まず、計画通りにお隣へ伸びていた左側の太い幹を根元から伐採しました。株立ちのシマトネリコは、数本ある幹の中から不要なものを根元から切り落とす「間引き剪定」を行うことで、全体のボリュームを効果的にコントロールできます。

幹を一本抜いたことで、木の骨格が大きく変わりました。その新しい骨格に合わせて、上部から全体のバランスを見ながら丁寧に枝を透いていきます。お客様のご要望であった高さも、全体のバランスを崩さないよう注意しながら少し切り下げました。

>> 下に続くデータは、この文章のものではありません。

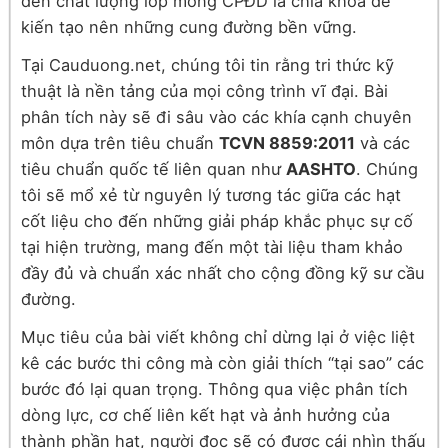
đến chất lượng lớp móng CPĐD là chìa khóa để
kiến tạo nên những cung đường bền vững.
Tại Cauduong.net, chúng tôi tin rằng tri thức kỹ
thuật là nền tảng của mọi công trình vĩ đại. Bài
phân tích này sẽ đi sâu vào các khía cạnh chuyên
môn dựa trên tiêu chuẩn
TCVN 8859:2011
và các
tiêu chuẩn quốc tế liên quan như
AASHTO
. Chúng
tôi sẽ mổ xẻ từ nguyên lý tương tác giữa các hạt
cốt liệu cho đến những giải pháp khắc phục sự cố
tại hiện trường, mang đến một tài liệu tham khảo
đầy đủ và chuẩn xác nhất cho cộng đồng kỹ sư cầu
đường.
Mục tiêu của bài viết không chỉ dừng lại ở việc liệt
kê các bước thi công mà còn giải thích “tại sao” các
bước đó lại quan trọng. Thông qua việc phân tích
dòng lực, cơ chế liên kết hạt và ảnh hưởng của
thành phần hạt, người đọc sẽ có được cái nhìn thấu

シマトネリコの剪定で大切なのは、一本一本の枝の流れを意識することです。不要な枝や交差している枝を取り除き、風と光が木の内部まで届くように整えていきます。

今回は、左側の幹を抜いたことで木の重心が少し右側に寄った印象になったため、右側のボリュームをやや抑え気味に剪定し、すっきりと美しい樹形に仕上げました。

ちなみに、シマトネリコの剪定時期は、基本的にいつでも可能ですが、休眠期にあたる3月頃や、成長が落ち着く9月〜11月頃が木への負担が少なくおすすめです。

剪定後の様子

ひらめくしげ師匠

ポイントは、真っ直ぐ上に伸びる枝を意識的に残していくとシマトネリコ特有の樹形になりやすい。

こちらが剪定後のシマトネリコです。

シマトネリコ剪定後

いかがでしょうか。お隣に越境していた枝がなくなり、全体的に非常にすっきりとした印象になりました。

混み合っていた枝葉が整理され、風通しが良くなったことで、病害虫の予防にもつながります。木の中心まで光が届くようになり、今後の健やかな成長が期待できます。

また、今回はご依頼には含まれていませんでしたが、足元の低木の乱れが少し気になりましたので、サービスでそちらも綺麗に整えさせていただきました。お庭全体の美観が向上し、お客様にも大変お喜びいただけました。